Lessons for Other African Entrepreneurs
Cellulant’s journey provides valuable insights for African entrepreneurs aiming to build scalable, continent-wide ventures. Its evolution from a small mobile-content startup to a pan-African payments infrastructure company highlights practical lessons in strategic decision-making, technology, partnerships, and resilience.
- Adapt business models to real market needs - Cellulant began as a mobile-content provider but pivoted to payments infrastructure after identifying structural gaps in Africa’s financial ecosystem. This shift allowed the company to address fragmented payment systems, low banking penetration, and operational inefficiencies, turning a localized service into a continent-wide platform.
- Leverage strategic fundraising - Across Series A, B, and C rounds, including the landmark US$47.5 million Series C in 2018 led by TPG Growth’s Rise Fund, Cellulant demonstrated the importance of raising capital aligned with long-term vision. Funds were directed toward building scalable technology, expanding regional presence, and establishing physical agent networks, directly supporting operational growth.
- Invest in proprietary technology infrastructure - Rather than relying on third-party systems, Cellulant built a robust API and platform connecting banks, mobile-money operators, and merchants across 35 African countries. Its infrastructure handles over 370 payment methods, supports multi-currency transactions, and automates reconciliation, enabling both enterprise and consumer adoption at scale.

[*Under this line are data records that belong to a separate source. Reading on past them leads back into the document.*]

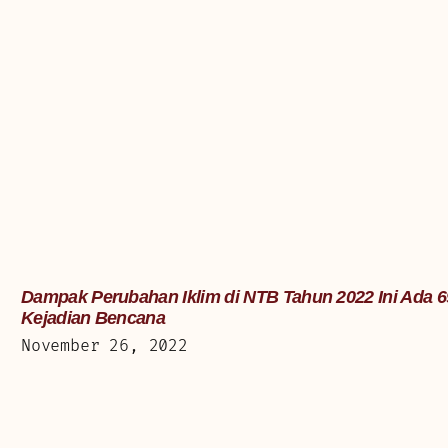
Dampak Perubahan Iklim di NTB Tahun 2022 Ini Ada 6
Kejadian Bencana
November 26, 2022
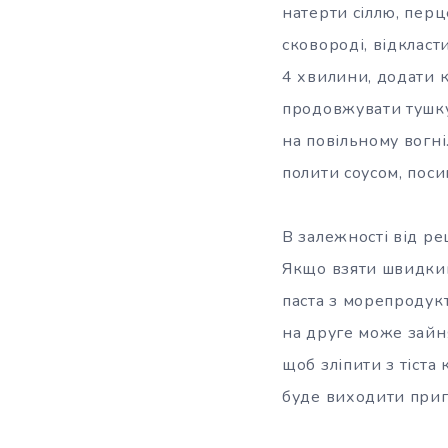
натерти сіллю, перц
сковороді, відкласт
4 хвилини, додати к
продовжувати тушку
на повільному вогні
полити соусом, пос
В залежності від ре
Якщо взяти швидкий
паста з морепродукт
на друге може зайня
щоб зліпити з тіста
буде виходити приг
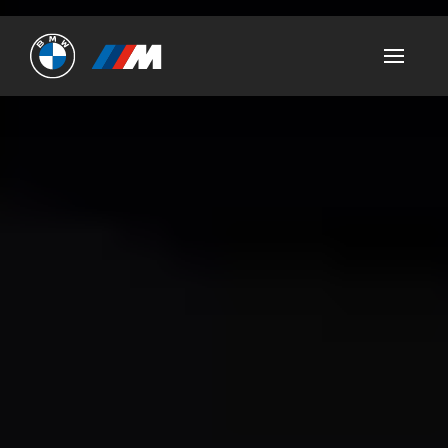
Ultimate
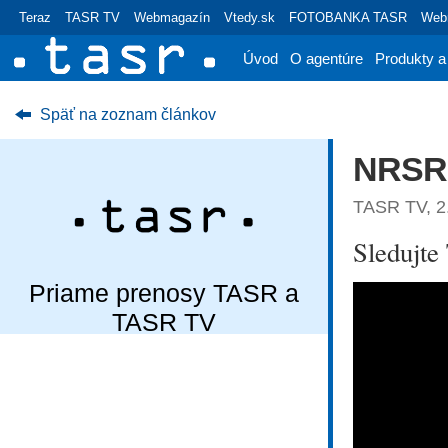
Teraz
TASR TV
Webmagazín
Vtedy.sk
FOTOBANKA TASR
Webr
Úvod
O agentúre
Produkty a
Späť na zoznam článkov
NRSR:
TASR TV, 2.
Sledujt
Priame prenosy TASR a
TASR TV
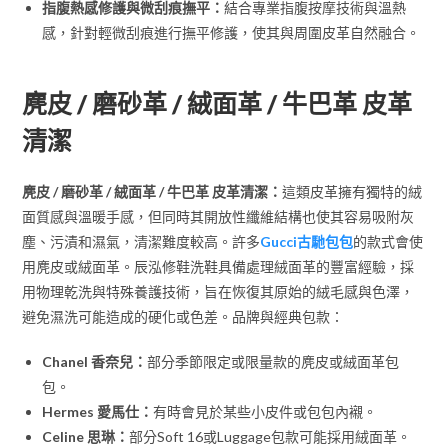
指腹熱感修護與微刮痕撫平：
結合專業指腹按摩技術與溫熱
感，針對輕微刮痕進行撫平修護，使其與周圍皮革自然融合。
麂皮 / 磨砂革 / 絨面革 / 牛巴革 皮革
清潔
麂皮 / 磨砂革 / 絨面革 / 牛巴革 皮革清潔：
這類皮革擁有獨特的絨
面質感與溫暖手感，但同時其開放性纖維結構也使其容易吸附灰
塵、污漬和濕氣，清潔難度較高。許多
Gucci古馳包包
的款式會使
用麂皮或絨面革。辰泓修鞋洗鞋具備處理絨面革的豐富經驗，採
用物理乾洗與特殊養護技術，旨在恢復其原始的絨毛感與色澤，
避免濕洗可能造成的硬化或色差。品牌與經典包款：
Chanel 香奈兒：
部分季節限定或限量款的麂皮或絨面革包
包。
Hermes 愛馬仕：
有時會見於某些小皮件或包包內襯。
Celine 思琳：
部分Soft 16或Luggage包款可能採用絨面革。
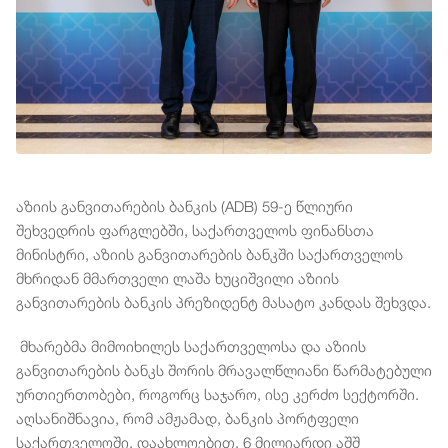
აზიის განვითარების ბანკის (ADB) 59-ე წლიური
შეხვედრის ფარგლებში, საქართველოს ფინანსთა
მინისტრი, აზიის განვითარების ბანკში საქართველოს
მხრიდან მმართველი ლაშა ხუციშვილი აზიის
განვითარების ბანკის პრეზიდენტ მასატო კანდას შეხვდა.
მხარებმა მიმოიხილეს საქართველოსა და აზიის
განვითარების ბანკს შორის მრავალწლიანი წარმატებული
ურთიერთობები, როგორც საჯარო, ისე კერძო სექტორში.
აღსანიშნავია, რომ ამჟამად, ბანკის პორტფელი
საქართველოში, დაახლოებით, 6 მილიარდი აშშ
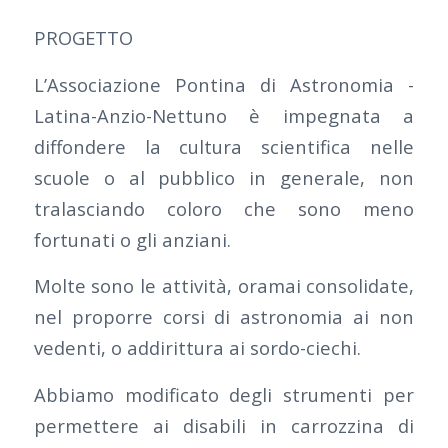
PROGETTO
L’Associazione Pontina di Astronomia -
Latina-Anzio-Nettuno è impegnata a
diffondere la cultura scientifica nelle
scuole o al pubblico in generale, non
tralasciando coloro che sono meno
fortunati o gli anziani.
Molte sono le attività, oramai consolidate,
nel proporre corsi di astronomia ai non
vedenti, o addirittura ai sordo-ciechi.
Abbiamo modificato degli strumenti per
permettere ai disabili in carrozzina di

- To build strong partnerships and ecosystem networks - Cellulant’s growth relied on integrating multiple stakeholders: banks, mobile money operators, telecoms, and merchants. These partnerships created network effects that increased adoption, operational efficiency, and trust across jurisdictions, illustrating the value of strategic collaboration in multi-country ventures.
- Focus on regulatory compliance and local adaptation - Expanding across African markets requires navigating diverse regulatory frameworks. Cellulant obtained necessary licenses, including PSP and Payment Facilitator licenses in Egypt (2023), ensuring compliance while scaling its services across different legal and financial environments. Adapting solutions to local market requirements was critical to sustainable growth.
- Maintain resilience and long-term strategic vision - Operating in fragmented African markets presents constant challenges: infrastructure gaps, competition, and regulatory changes. Cellulant’s ability to stay focused on its mission, invest in infrastructure, and gradually expand geographically demonstrates the importance of resilience and patience in building sustainable, pan-African enterprises.
By following these lessons, African entrepreneurs can better understand complex markets, design solutions for real structural challenges, and build ventures capable of scaling across the continent. Cellulant’s journey illustrates how strategy, technology, partnerships, and resilience combine to create lasting impact.
Cellulant’s journey demonstrates how strategic execution, robust technology, and cross-border partnerships can address structural gaps in financial systems. The company has systematically tackled low banking penetration, fragmented payments, and transactional inefficiencies while building scalable solutions for enterprises and consumers. Moving forward, Cellulant plans to expand regional coverage, deepen enterprise payment services, and integrate additional payment methods, providing a model for other African fintechs and reinforcing the continent’s digital financial ecosystem.